Quasi ovunque, è in atto una profonda crisi globale – economia al ribasso, variazioni climatiche, conflitti– ed i media in particolare sono in tumulto. Come bene sappiamo, quasi ovunque il giornalismo si trova sotto un’enorme pressione – tecnologie convergenti, crisi dei modelli di mercato, richieste di ristrutturazione da parte di datori di lavoro globali affamati di profitti, tutto questo costituisce oggi una reale minaccia per il giornalismo etico. Ed ovunque i giornalisti e le loro rispettive organizzazioni stanno lottando, spesso in condizioni difficoltose o pericolose, per erigersi a difensori delle virtù di un giornalismo basato su responsabilità sociali e valori.
Ma è proprio qui in Italia che questa battaglia si è fatta più incisiva.
Qui la problematica centrale in gioco non è soltanto la colorita vita personale di un primo ministro. Non sarebbe un esagerazione dire che la problematica centrale qui è il futuro della democrazia stessa.
In quale posto del mondo civilizzato sarebbe possibile trovare un primo ministro che possiede quasi l’intera torta dell’universo televisivo con l’emittente pubblica RAI sotto il suo controllo insieme alla maggior parte delle altre emittenti televisive?

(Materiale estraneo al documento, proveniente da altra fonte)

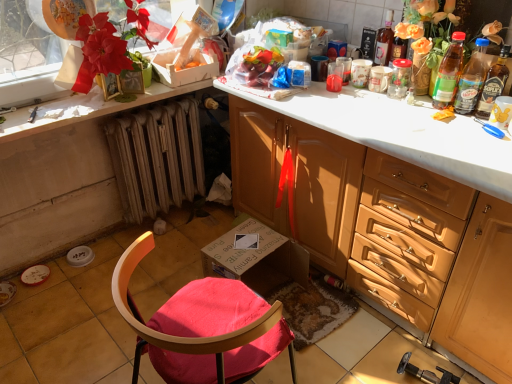 Question: Can you confirm if translucent plastic bottle at upper right, marked as the 3th bottle in a right-to-left arrangement, is smaller than wooden radiator at lower left?

Choices:
 (A) yes
 (B) no

Answer: (A)

Question: From a real-world perspective, is translucent plastic bottle at upper right, marked as the 3th bottle in a right-to-left arrangement, on wooden radiator at lower left?

Choices:
 (A) no
 (B) yes

Answer: (B)

Question: From the image's perspective, does translucent plastic bottle at upper right, marked as the 3th bottle in a right-to-left arrangement, appear higher than wooden radiator at lower left?

Choices:
 (A) no
 (B) yes

Answer: (B)

Question: Is translucent plastic bottle at upper right, marked as the 3th bottle in a right-to-left arrangement, positioned far away from wooden radiator at lower left?

Choices:
 (A) yes
 (B) no

Answer: (A)

Question: From the image's perspective, would you say translucent plastic bottle at upper right, which appears as the second bottle when viewed from the left, is shown under wooden radiator at lower left?

Choices:
 (A) no
 (B) yes

Answer: (A)

Question: Which is correct: wooden radiator at lower left is inside translucent plastic bottle at upper right, the 1th bottle when ordered from right to left, or outside of it?

Choices:
 (A) outside
 (B) inside

Answer: (A)

Question: In the image, is wooden radiator at lower left on the left side or the right side of translucent plastic bottle at upper right, acting as the 4th bottle starting from the left?

Choices:
 (A) left
 (B) right

Answer: (A)

Question: Is wooden radiator at lower left bigger or smaller than translucent plastic bottle at upper right, acting as the 4th bottle starting from the left?

Choices:
 (A) small
 (B) big

Answer: (B)

Question: Considering their positions, is wooden radiator at lower left located in front of or behind translucent plastic bottle at upper right, the 1th bottle when ordered from right to left?

Choices:
 (A) behind
 (B) front

Answer: (A)

Question: Is white glossy countertop at upper left inside or outside of translucent plastic bottle at upper right, which is counted as the 2th bottle, starting from the right?

Choices:
 (A) inside
 (B) outside

Answer: (B)

Question: Looking at their shapes, would you say white glossy countertop at upper left is wider or thinner than translucent plastic bottle at upper right, which is counted as the 2th bottle, starting from the right?

Choices:
 (A) thin
 (B) wide

Answer: (B)

Question: Is white glossy countertop at upper left bigger or smaller than translucent plastic bottle at upper right, which is the third bottle from left to right?

Choices:
 (A) small
 (B) big

Answer: (B)

Question: Considering the positions of white glossy countertop at upper left and translucent plastic bottle at upper right, which is the third bottle from left to right, in the image, is white glossy countertop at upper left taller or shorter than translucent plastic bottle at upper right, which is the third bottle from left to right,?

Choices:
 (A) short
 (B) tall

Answer: (A)

Question: Is point (223, 364) positioned closer to the camera than point (303, 205)?

Choices:
 (A) farther
 (B) closer

Answer: (B)

Question: From the image's perspective, is wooden chair at lower center located above or below matte wood cabinet at center?

Choices:
 (A) above
 (B) below

Answer: (B) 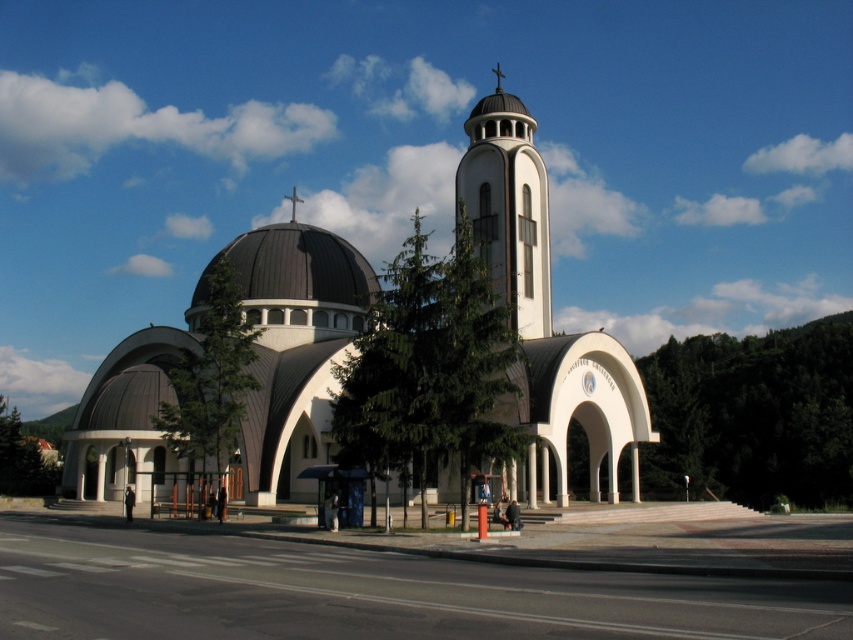 Question: Is the position of white smooth church at center more distant than that of white smooth spire at center?

Choices:
 (A) no
 (B) yes

Answer: (A)

Question: Among these points, which one is nearest to the camera?

Choices:
 (A) pyautogui.click(x=258, y=273)
 (B) pyautogui.click(x=543, y=225)
 (C) pyautogui.click(x=299, y=262)

Answer: (B)

Question: Which of the following is the closest to the observer?

Choices:
 (A) (265, 339)
 (B) (308, 269)
 (C) (541, 275)

Answer: (A)

Question: Considering the real-world distances, which object is closest to the black dome at center?

Choices:
 (A) white smooth spire at center
 (B) white smooth church at center

Answer: (B)

Question: Where is white smooth church at center located in relation to white smooth spire at center in the image?

Choices:
 (A) left
 (B) right

Answer: (A)

Question: Does white smooth spire at center have a lesser width compared to black dome at center?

In un certo modo, George Orwell ha già detto tutto questo (e cito): “E se tutti gli altri hanno accettato la menzogna che il Partito ha imposto – se tutte le prove conducono ad una stessa verità – allora la menzogna passa alla storia e diventa verità. ‘Chi controlla il passato’, recita lo slogan del Partito, ‘controlla il futuro: chi controlla il presente controlla il passato’.
La cosa più significativa che questa storia ha messo in evidenza è che il monopolio della televisione non soltanto è in grado di garantire un favorevole primo piano del primo ministro, ma può addirittura cancellare la realtà, fare in modo che le cose non diventino parte della coscienza del pubblico.
Esiste anche una crescente preoccupazione, in tutto il mondo, sul modo con cui il primo ministro ha risposto in maniera sprezzante alle rivendicazioni fatte da varie donne. Ciò rivela una carenza di trasparenza nel sistema politico italiano ed inoltre costituisce una minaccia alla libertà dei media che risulterebbe inaccettabile in qualsiasi altra democrazia occidentale.
Il vero problema rimane il suo tentativo di Berlusconi di imposizione sui mezzi televisivi utilizzando i ricorsi legali e l’intimidazione finanziaria. Lo ha fatto nel 2001 quando ha citato in giudizio l’Economist per aver affermato che egli era inadatto per la condotta politica. In quell’occasione non ha vinto. Lo sta rifacendo di nuovo oggi citando in giudizio La Repubblica, Le Nouvel Observateur e forse molti ancora.
Affermiamo che questo attacco è inaccettabile e dovrebbe essere respinto. Rimango qui, fianco a fianco con i nostri colleghi dell’FNSI e tutti i giornalisti italiani per assicurarmi che questo attacco alla libertà di stampa non abbia successo.